**LISTED ENTRIES:**
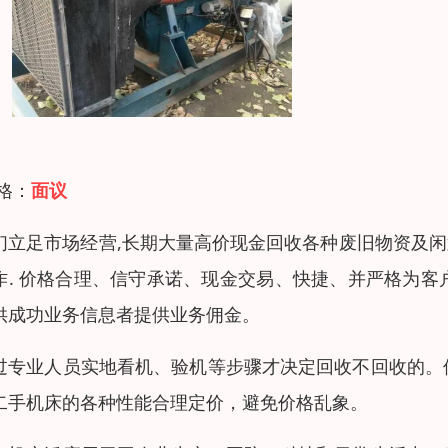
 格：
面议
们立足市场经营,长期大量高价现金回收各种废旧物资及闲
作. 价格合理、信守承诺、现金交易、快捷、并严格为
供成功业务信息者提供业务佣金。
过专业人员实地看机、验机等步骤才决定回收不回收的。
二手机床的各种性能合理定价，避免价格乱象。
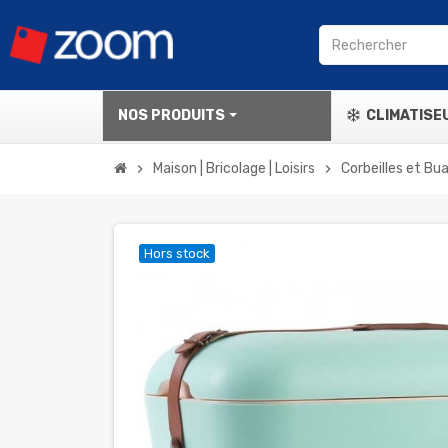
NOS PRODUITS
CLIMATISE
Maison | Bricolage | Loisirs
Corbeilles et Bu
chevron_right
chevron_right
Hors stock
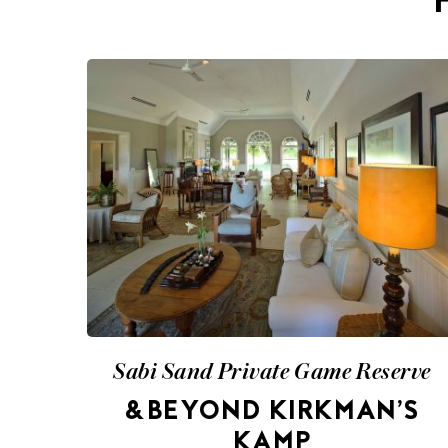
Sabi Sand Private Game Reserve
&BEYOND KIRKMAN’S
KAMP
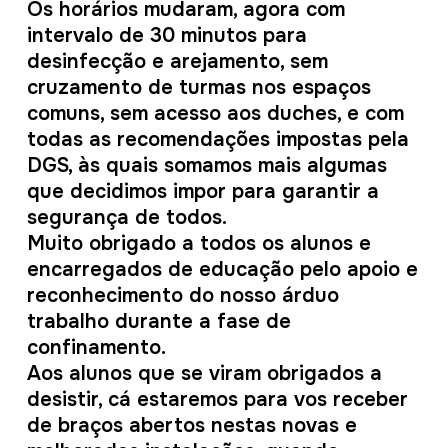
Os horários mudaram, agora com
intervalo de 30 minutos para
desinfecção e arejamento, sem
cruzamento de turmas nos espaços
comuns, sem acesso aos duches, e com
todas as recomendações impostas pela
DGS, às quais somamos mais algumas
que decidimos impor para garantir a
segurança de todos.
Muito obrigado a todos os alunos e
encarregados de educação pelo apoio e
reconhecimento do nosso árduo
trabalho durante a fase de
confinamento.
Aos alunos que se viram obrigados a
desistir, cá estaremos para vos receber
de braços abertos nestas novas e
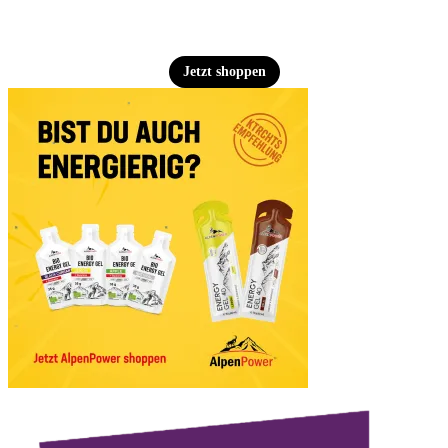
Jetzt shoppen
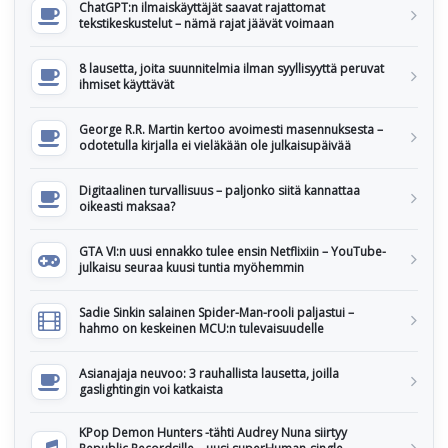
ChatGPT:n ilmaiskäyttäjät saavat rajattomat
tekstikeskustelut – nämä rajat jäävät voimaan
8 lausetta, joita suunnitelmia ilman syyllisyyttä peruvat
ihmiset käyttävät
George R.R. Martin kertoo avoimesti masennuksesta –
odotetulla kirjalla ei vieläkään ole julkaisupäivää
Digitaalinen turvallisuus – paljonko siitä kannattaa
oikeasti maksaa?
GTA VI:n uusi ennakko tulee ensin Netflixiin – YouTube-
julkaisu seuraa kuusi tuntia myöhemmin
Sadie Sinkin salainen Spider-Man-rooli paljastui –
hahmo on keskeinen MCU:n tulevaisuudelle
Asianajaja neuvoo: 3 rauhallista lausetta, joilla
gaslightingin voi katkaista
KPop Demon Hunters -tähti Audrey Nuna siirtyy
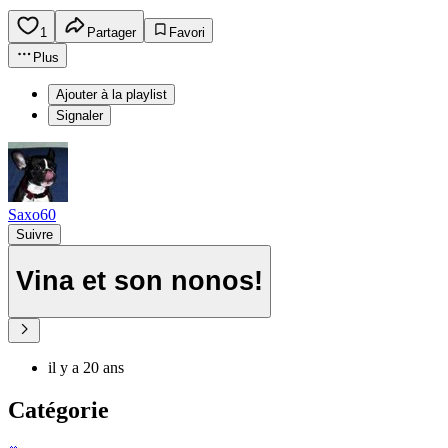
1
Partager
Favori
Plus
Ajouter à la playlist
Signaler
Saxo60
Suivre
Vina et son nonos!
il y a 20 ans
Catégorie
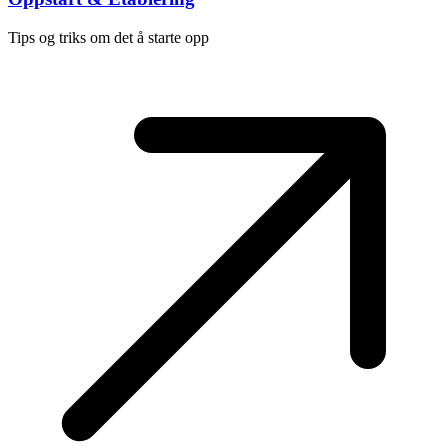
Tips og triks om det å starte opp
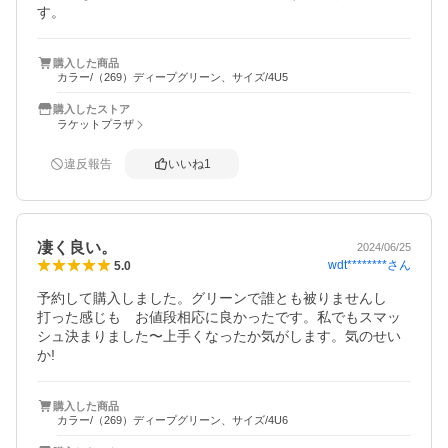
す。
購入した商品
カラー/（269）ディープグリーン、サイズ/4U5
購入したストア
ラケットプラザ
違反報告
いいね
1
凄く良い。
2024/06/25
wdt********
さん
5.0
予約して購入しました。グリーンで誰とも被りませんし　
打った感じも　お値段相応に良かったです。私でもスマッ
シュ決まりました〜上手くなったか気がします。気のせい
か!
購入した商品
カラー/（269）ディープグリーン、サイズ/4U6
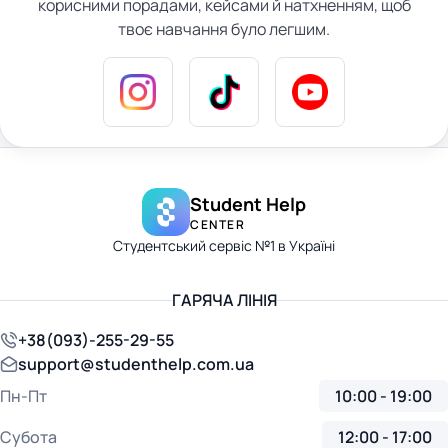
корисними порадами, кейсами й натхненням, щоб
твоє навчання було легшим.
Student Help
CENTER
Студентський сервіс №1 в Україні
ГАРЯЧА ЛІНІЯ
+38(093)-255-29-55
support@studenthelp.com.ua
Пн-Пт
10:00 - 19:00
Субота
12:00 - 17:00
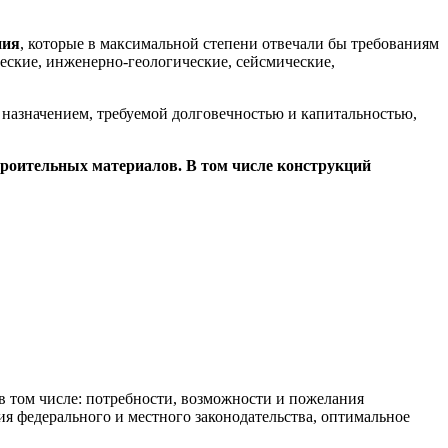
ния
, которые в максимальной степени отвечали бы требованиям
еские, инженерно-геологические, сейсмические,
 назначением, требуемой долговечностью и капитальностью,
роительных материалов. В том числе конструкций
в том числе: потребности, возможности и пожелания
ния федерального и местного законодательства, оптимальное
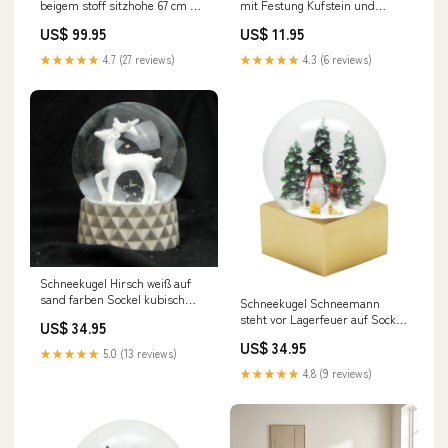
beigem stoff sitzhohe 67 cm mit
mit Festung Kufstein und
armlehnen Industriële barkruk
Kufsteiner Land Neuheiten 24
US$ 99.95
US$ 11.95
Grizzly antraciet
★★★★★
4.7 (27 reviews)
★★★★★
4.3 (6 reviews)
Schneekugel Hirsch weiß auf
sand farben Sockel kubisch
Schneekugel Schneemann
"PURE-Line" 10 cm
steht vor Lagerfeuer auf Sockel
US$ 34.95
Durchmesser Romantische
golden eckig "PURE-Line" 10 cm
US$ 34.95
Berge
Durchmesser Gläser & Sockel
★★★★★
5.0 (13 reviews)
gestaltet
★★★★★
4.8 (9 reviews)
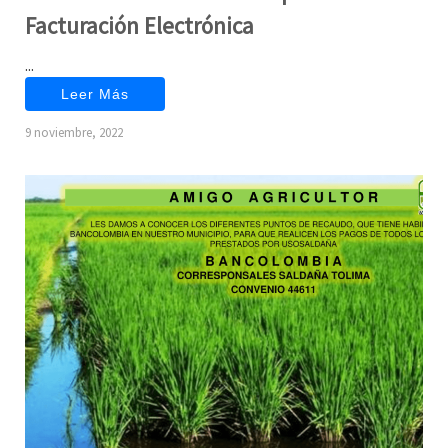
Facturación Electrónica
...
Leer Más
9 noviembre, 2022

**WHAT IS NEEDED:** Check each line above for "lausetta" and give the number of lines that match, nothing more.

**WRITTEN ANSWER:** 2